Un Cambio de Dinámica
Un año atrás, muchos de los nuevos mandos en Damasco eran islamistas sunitas. Al Sharaa, quien anteriormente tuvo vínculos con al-Qaeda y el Estado Islámico, ha logrado distanciarse de estos grupos y adoptó un enfoque más pragmático, considerando la diversidad religiosa del país.
Un Nuevo Futuro para Siria
La ofensiva de HTS en diciembre pasado, que tomó Aleppo en solo tres días, marcó un cambio significativo. Esto contrastaba con la prolongada lucha entre las fuerzas gubernamentales y las milicias rebeldes de años anteriores. La descomposición del régimen fue rápida, y muchos sirios perdieron la fe en un sistema que les había proporcionado opresión y miseria.
Entrevista con el Nuevo Líder
En una entrevista que realicé con al Sharaa en el palacio presidencial, él se presentó como un líder renovado, insistiendo en que “gobernarían para todos los sirios”. Sin embargo, su mensaje fue rápidamente descartado por Israel, y ciertos sectores yihadistas lo tildaron de traidor. Para al Sharaa, integrar esas críticas era esencial para consolidar su legitimidad a nivel internacional.
Desafíos Internos y el Estado Islámico
A pesar de su enfoque hacia Occidente, al Sharaa enfrenta la amenaza de grupos extremistas que aún operan desde el silencio. La percepción entre muchos sunitas es que al Sharaa ha traicionado su causa, lo cual podría desencadenar actos de violencia en su contra.

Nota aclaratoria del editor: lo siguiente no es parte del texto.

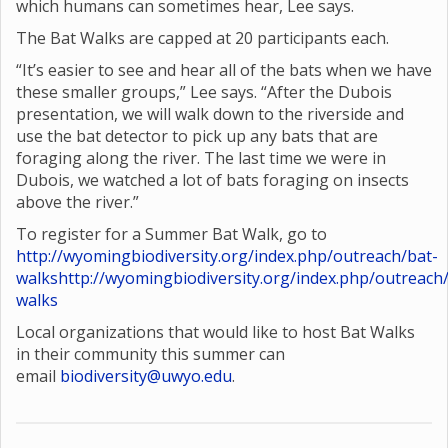
which humans can sometimes hear, Lee says.
The Bat Walks are capped at 20 participants each.
“It’s easier to see and hear all of the bats when we have
these smaller groups,” Lee says. “After the Dubois
presentation, we will walk down to the riverside and
use the bat detector to pick up any bats that are
foraging along the river. The last time we were in
Dubois, we watched a lot of bats foraging on insects
above the river.”
To register for a Summer Bat Walk, go to
http://wyomingbiodiversity.org/index.php/outreach/bat-
walks
http://wyomingbiodiversity.org/index.php/outreach
walks
Local organizations that would like to host Bat Walks
in their community this summer can
email
biodiversity@uwyo.edu
.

Relaciones Internacionales
Apenas semanas después de asumir el poder, al Sharaa recibió a una delegación de diplomáticos estadounidenses, y la recompensa por su captura fue retirada. Además, se han reducido las sanciones impuestas a Siria, dando un respiro económico al nuevo gobierno.
Riesgos Futuros y la Dificultad de la Paz
La estabilidad de Siria sigue siendo frágil. Existe la posibilidad real de que las tensiones sectarias vuelvan a resurgir. A medida que se acumulan las cicatrices de décadas de conflicto, el futuro del país parece incierto. Al Sharaa debe navegar por un paisaje complicado, dominado por viejos rencores y conflictos internos no resueltos.
Justicia y Derechos Humanos
La Oficina del Alto Comisionado de las Naciones Unidas para los Derechos Humanos ha expresado su preocupación por la lenta respuesta en materia de justicia en Siria. Las violaciones a los derechos humanos siguen presentes, y muchas comunidades están sufriendo la violencia provocada por discursos de odio.
Conclusión
Un año después de la caída de Bashar al Assad, Siria se encuentra en un estado de transformación. La figura de Ahmed al Sharaa, aunque controvertida, representa un cambio en la dinámica de poder. El camino hacia la paz es largo y lleno de obstáculos, pero es un paso necesario para la reconstrucción del país.
- Transición de poder: Ahmed al Sharaa se convierte en presidente interino de Siria.
- Desafíos internos: Limitaciones de su autoridad y tensiones sectarias continúan.
- Relaciones exteriores: Mejoras en las relaciones con Occidente y eliminación de sanciones.
- Violencia y derechos humanos: Persisten las preocupaciones sobre justicia y discriminación.